NBCi, a minority stake of which is held by NBC and related operations, was trading off 28 cents, or 6.7%, at $3.90 Thursday afternoon.

Blaming the slowdown in online advertising, NBCi says it will reduce 2001 revenue projections to $100 million from $150 million. It's the third time that NBCi has reduced estimates since last June.

"The [advertising] market is weak," says Arthur Newman, an analyst at ABN Amro. "Once you fall out of the top three, the guys below that get hit particularly hard." NBCi has seen its ranking among the most widely visited Internet sites decline over the past year. (Newman rates NBCi a hold, and his firm hasn't done underwriting for the company.)

The 150 staff positions follow a cut of 180 jobs that NBCi confirmed last fall, and leave the company with roughly 350 employees.
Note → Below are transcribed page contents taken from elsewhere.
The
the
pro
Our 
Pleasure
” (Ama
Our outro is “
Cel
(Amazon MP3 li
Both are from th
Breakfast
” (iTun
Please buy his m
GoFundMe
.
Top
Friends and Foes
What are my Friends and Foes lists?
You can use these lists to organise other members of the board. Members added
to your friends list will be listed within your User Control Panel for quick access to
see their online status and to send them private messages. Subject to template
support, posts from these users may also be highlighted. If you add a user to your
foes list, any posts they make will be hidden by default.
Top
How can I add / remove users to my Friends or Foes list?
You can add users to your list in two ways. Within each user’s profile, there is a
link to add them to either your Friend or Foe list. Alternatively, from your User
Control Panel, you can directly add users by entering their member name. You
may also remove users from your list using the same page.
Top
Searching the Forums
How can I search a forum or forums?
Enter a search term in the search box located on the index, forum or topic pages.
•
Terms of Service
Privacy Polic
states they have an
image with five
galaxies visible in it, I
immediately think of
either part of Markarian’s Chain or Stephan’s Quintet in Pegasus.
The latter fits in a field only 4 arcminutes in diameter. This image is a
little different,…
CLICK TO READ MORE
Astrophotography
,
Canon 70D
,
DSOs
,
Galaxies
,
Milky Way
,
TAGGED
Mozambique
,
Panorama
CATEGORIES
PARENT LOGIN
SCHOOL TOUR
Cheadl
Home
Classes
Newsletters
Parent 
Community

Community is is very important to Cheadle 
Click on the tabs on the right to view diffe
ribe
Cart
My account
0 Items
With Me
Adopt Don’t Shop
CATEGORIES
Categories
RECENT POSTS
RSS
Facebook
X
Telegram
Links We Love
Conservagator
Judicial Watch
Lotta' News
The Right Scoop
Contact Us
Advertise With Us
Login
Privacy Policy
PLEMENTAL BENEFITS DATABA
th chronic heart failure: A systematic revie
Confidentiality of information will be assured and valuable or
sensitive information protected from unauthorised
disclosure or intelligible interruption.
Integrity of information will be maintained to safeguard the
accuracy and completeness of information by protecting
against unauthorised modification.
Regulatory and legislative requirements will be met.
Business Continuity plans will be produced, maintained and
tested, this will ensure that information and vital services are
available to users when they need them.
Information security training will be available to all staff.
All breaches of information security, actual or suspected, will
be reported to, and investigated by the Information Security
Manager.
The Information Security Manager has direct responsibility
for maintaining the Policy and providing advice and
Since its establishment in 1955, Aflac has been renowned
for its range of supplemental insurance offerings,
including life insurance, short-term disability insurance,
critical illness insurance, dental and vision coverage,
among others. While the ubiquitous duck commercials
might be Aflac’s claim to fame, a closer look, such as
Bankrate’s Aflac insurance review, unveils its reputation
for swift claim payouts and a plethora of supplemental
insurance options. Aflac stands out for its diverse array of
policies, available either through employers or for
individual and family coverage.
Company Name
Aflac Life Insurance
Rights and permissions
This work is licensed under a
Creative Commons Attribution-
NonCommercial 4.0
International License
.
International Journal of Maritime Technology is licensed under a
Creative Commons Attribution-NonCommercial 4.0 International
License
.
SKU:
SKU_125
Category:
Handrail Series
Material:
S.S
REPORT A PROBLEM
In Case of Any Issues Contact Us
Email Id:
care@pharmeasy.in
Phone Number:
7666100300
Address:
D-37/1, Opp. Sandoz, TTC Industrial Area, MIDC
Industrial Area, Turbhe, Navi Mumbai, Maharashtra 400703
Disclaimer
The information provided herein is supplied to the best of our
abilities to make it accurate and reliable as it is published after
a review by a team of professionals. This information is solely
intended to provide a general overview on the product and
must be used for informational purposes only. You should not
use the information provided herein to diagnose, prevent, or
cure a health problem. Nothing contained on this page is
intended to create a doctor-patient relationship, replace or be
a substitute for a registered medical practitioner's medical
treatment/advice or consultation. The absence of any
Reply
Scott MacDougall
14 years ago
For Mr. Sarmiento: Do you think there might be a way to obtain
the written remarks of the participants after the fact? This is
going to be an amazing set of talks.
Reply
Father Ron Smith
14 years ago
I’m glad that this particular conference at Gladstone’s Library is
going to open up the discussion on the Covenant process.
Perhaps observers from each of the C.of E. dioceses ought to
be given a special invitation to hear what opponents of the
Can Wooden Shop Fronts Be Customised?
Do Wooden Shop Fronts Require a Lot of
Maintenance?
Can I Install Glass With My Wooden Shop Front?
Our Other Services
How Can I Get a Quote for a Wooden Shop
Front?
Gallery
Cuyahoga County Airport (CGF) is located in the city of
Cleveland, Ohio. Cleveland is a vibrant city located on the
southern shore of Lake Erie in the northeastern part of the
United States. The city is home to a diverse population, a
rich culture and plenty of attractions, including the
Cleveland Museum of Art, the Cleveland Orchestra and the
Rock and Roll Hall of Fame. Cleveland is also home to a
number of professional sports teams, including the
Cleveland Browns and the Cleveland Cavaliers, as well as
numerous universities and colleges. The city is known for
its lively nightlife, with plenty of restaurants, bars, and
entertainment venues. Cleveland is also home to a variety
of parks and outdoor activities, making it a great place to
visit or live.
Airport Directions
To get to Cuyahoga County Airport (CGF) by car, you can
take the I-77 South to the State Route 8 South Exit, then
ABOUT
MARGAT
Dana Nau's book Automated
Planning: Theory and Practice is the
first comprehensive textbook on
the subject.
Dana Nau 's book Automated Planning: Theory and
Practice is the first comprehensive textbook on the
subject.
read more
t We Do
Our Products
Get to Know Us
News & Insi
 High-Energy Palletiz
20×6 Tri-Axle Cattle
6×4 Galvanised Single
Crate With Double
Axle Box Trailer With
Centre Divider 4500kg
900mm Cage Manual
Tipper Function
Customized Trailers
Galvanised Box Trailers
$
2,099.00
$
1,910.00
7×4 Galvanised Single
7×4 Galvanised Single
The firm, before layoffs and the spinoff of a business-to-business unit, had as many as 853 employees in 2000.

The ongoing bad news at NBCi comes despite what should be a valuable asset for the company: advertising and promotion credits on NBC properties that the online firm has been using to drive people to the site.

NBC has "a good brand," Newman says. "I don't think they ever managed to translate that into a Web brand." What's been missing, Newman says, is online content compelling enough to bring Web users back day after day. "Web content from NBC programming wasn't quite enough," he says.